● **Aim of the task**
Records follow. Pull out every line that contains "Driving".

[Records from a data collection]

+---+

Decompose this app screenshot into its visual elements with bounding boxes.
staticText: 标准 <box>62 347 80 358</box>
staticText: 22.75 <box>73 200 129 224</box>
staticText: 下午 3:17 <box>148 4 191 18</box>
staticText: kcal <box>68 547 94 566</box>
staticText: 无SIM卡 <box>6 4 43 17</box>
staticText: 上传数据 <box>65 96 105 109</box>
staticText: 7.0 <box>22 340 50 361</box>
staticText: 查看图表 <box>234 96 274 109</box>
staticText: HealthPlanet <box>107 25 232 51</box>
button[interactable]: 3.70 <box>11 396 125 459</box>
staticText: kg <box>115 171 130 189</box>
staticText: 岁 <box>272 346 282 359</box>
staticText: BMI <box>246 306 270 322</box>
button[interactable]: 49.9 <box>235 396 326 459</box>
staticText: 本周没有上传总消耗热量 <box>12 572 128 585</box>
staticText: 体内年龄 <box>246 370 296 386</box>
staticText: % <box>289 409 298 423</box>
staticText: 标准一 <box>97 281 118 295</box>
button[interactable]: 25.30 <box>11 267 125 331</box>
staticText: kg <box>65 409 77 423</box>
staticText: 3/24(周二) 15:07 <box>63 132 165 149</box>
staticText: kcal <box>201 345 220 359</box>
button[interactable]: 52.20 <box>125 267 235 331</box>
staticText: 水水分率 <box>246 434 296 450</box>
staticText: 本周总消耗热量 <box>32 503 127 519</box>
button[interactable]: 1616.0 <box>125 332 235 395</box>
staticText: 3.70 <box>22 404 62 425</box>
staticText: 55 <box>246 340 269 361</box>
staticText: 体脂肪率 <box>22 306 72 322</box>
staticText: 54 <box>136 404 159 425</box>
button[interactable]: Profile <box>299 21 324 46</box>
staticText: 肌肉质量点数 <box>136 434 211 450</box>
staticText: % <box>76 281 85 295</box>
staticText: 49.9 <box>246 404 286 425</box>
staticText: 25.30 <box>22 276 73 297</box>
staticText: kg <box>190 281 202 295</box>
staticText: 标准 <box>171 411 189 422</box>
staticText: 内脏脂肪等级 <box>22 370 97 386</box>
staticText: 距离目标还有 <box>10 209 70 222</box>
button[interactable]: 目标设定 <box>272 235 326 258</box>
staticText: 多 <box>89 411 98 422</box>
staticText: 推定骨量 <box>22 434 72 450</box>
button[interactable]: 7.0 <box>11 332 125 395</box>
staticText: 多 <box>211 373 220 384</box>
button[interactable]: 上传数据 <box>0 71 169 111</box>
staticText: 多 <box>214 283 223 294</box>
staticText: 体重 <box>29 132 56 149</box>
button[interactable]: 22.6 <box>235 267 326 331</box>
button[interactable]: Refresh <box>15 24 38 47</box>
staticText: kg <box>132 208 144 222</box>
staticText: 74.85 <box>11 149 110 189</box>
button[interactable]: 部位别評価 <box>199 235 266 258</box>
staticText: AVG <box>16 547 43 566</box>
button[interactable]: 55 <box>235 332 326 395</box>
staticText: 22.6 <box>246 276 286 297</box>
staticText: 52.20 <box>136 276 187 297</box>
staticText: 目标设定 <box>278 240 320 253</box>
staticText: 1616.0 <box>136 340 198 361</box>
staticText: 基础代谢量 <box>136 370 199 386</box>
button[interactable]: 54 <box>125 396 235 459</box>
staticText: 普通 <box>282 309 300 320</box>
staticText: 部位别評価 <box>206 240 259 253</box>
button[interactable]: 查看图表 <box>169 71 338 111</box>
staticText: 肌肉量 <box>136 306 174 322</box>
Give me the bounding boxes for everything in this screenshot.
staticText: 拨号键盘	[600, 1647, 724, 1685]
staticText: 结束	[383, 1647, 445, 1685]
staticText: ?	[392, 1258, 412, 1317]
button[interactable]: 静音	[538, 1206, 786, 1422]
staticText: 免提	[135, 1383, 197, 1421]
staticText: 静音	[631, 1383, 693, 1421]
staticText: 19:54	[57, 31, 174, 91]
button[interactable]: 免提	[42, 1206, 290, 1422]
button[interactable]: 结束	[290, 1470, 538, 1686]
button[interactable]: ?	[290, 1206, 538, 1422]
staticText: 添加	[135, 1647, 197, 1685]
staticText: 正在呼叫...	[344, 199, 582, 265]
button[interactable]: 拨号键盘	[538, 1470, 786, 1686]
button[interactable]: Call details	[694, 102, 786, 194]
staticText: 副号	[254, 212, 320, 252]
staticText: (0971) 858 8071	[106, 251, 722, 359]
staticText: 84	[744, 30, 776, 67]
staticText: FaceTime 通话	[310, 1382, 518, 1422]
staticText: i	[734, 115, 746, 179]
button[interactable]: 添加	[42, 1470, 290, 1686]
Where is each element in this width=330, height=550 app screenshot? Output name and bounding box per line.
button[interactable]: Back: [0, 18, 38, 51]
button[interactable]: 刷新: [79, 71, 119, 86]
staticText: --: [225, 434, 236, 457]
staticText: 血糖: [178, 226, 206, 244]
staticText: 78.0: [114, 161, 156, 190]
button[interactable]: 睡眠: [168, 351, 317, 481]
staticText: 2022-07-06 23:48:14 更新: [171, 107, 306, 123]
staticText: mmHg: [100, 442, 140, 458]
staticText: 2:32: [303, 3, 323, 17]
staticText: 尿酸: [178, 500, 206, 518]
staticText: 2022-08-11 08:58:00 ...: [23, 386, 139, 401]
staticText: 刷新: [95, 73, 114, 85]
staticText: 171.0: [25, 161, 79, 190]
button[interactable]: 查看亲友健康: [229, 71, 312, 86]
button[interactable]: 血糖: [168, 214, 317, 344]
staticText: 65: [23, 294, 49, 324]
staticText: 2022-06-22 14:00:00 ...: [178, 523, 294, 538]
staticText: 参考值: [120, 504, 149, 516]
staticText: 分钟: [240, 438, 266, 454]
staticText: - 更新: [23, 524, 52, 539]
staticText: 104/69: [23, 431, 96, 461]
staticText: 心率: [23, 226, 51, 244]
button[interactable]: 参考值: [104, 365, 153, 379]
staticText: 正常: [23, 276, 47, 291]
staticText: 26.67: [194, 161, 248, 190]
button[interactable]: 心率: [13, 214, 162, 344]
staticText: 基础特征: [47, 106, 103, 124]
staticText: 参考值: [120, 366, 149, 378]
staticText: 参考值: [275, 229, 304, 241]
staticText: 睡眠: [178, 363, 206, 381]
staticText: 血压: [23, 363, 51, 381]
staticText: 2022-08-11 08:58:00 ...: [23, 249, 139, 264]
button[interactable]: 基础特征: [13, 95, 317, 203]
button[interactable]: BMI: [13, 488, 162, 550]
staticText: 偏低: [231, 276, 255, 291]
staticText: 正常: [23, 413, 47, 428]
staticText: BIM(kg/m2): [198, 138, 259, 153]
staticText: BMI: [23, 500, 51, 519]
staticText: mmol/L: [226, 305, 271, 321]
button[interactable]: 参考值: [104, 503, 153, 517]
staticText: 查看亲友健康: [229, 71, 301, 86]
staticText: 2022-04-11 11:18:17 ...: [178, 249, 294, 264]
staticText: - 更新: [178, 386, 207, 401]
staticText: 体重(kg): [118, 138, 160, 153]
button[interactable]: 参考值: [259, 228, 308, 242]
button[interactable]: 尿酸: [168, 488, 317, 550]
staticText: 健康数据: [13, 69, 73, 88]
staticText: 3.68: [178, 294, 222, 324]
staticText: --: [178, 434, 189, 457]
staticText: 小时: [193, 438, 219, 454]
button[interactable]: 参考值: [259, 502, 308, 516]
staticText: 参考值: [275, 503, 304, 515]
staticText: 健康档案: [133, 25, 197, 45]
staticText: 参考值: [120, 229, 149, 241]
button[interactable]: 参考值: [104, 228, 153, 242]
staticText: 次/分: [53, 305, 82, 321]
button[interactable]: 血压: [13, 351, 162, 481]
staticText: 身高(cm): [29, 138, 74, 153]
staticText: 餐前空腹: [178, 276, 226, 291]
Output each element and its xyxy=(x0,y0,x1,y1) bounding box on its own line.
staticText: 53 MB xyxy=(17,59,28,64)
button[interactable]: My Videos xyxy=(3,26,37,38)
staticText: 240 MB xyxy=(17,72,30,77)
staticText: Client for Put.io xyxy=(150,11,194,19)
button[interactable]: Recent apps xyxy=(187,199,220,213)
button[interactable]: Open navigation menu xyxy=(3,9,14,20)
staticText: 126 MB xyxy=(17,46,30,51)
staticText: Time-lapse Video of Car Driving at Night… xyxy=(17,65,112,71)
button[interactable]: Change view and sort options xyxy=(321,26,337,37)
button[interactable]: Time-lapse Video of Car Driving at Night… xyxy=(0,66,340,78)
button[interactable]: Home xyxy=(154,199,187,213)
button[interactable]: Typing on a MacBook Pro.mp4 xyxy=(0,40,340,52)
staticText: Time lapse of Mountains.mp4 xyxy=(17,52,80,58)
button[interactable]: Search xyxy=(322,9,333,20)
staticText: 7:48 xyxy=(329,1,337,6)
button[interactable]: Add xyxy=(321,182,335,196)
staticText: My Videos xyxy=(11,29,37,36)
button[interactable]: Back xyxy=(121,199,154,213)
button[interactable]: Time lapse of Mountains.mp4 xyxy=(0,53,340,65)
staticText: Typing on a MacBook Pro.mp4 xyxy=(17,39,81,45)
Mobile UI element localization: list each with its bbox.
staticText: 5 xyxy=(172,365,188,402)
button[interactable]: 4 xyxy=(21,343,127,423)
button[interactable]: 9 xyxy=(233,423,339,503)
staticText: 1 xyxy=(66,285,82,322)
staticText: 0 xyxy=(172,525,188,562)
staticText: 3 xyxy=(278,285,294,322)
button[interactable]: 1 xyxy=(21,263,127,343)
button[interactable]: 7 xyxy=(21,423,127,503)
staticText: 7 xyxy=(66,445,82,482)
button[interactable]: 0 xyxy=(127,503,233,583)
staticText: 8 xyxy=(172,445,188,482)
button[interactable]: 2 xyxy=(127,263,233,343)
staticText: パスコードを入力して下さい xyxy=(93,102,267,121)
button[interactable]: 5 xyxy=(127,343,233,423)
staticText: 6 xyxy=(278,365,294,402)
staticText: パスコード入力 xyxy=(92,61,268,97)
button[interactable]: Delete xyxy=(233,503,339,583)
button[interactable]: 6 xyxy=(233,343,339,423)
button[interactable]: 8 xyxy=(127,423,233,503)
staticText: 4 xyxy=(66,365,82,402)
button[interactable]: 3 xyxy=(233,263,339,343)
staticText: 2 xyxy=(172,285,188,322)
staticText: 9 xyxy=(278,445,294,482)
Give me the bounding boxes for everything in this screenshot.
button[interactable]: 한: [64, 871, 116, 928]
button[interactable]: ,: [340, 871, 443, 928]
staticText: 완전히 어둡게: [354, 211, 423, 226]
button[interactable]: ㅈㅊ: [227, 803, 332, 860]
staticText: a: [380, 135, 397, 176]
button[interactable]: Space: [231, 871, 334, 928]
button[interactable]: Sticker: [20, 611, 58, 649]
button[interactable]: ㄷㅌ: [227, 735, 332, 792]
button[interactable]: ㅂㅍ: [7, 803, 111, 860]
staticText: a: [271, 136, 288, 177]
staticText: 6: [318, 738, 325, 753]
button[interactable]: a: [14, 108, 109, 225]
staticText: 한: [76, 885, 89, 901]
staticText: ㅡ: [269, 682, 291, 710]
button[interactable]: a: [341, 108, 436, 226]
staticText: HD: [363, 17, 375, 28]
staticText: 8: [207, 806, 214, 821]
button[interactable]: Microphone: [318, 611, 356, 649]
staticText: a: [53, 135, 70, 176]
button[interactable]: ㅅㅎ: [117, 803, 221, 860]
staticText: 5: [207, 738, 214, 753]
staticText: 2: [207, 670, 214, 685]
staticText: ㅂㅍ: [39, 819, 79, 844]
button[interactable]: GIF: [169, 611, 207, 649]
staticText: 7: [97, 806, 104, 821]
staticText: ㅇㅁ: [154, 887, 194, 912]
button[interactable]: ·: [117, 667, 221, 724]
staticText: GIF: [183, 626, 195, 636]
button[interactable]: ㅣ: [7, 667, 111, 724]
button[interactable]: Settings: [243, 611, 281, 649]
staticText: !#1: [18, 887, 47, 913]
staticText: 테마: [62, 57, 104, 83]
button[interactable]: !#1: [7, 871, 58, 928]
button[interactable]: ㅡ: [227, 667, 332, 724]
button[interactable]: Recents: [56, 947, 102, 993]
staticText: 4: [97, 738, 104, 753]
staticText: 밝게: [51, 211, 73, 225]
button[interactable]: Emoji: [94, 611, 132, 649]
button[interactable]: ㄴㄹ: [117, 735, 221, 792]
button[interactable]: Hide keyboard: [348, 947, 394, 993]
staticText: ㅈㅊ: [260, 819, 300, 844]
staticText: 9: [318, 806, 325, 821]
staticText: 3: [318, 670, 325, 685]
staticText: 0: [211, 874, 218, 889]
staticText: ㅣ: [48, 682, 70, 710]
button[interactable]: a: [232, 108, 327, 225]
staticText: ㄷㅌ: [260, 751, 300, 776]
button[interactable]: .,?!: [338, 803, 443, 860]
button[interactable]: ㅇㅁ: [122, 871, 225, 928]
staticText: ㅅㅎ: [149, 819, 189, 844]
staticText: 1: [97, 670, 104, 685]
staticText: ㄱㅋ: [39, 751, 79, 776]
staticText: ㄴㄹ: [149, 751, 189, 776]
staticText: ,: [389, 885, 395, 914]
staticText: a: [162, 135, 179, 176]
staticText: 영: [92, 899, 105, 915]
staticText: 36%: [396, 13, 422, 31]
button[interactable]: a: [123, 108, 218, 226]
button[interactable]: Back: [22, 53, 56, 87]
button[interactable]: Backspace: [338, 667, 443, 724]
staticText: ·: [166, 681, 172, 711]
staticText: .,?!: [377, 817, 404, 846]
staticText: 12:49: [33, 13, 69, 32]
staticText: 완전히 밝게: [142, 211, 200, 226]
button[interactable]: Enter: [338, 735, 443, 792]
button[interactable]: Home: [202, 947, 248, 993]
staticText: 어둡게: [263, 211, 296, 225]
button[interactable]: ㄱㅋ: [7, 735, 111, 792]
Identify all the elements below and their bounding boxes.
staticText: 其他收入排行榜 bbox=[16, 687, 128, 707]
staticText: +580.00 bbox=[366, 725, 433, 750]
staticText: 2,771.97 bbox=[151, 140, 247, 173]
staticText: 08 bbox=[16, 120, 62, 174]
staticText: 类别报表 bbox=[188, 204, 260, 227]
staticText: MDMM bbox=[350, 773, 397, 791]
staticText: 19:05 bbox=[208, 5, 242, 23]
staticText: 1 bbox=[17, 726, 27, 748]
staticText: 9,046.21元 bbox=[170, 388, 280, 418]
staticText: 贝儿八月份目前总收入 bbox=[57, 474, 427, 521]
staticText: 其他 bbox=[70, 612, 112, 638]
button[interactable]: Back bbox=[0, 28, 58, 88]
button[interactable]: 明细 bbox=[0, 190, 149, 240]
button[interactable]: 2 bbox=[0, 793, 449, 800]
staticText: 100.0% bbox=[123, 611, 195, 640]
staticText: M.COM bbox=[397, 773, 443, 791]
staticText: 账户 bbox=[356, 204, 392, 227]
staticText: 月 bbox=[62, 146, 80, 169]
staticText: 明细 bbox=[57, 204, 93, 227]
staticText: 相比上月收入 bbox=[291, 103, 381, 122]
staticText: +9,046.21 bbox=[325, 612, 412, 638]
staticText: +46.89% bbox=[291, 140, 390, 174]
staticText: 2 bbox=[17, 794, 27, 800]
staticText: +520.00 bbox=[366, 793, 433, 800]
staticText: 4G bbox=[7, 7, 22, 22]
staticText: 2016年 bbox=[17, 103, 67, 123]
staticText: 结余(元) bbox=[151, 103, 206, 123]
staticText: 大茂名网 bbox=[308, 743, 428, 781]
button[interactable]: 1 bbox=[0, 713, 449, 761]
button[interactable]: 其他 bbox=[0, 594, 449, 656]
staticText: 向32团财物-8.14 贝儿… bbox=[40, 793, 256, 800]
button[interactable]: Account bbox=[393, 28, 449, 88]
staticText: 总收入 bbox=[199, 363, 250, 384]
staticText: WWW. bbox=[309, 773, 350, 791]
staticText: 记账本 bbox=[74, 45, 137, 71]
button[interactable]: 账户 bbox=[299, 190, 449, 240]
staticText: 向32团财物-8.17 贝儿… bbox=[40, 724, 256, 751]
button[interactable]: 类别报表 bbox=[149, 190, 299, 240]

+---+

● **Answer space**
staticText: Time-lapse Video of Car Driving at Night… xyxy=(17,65,112,71)
button[interactable]: Time-lapse Video of Car Driving at Night… xyxy=(0,66,340,78)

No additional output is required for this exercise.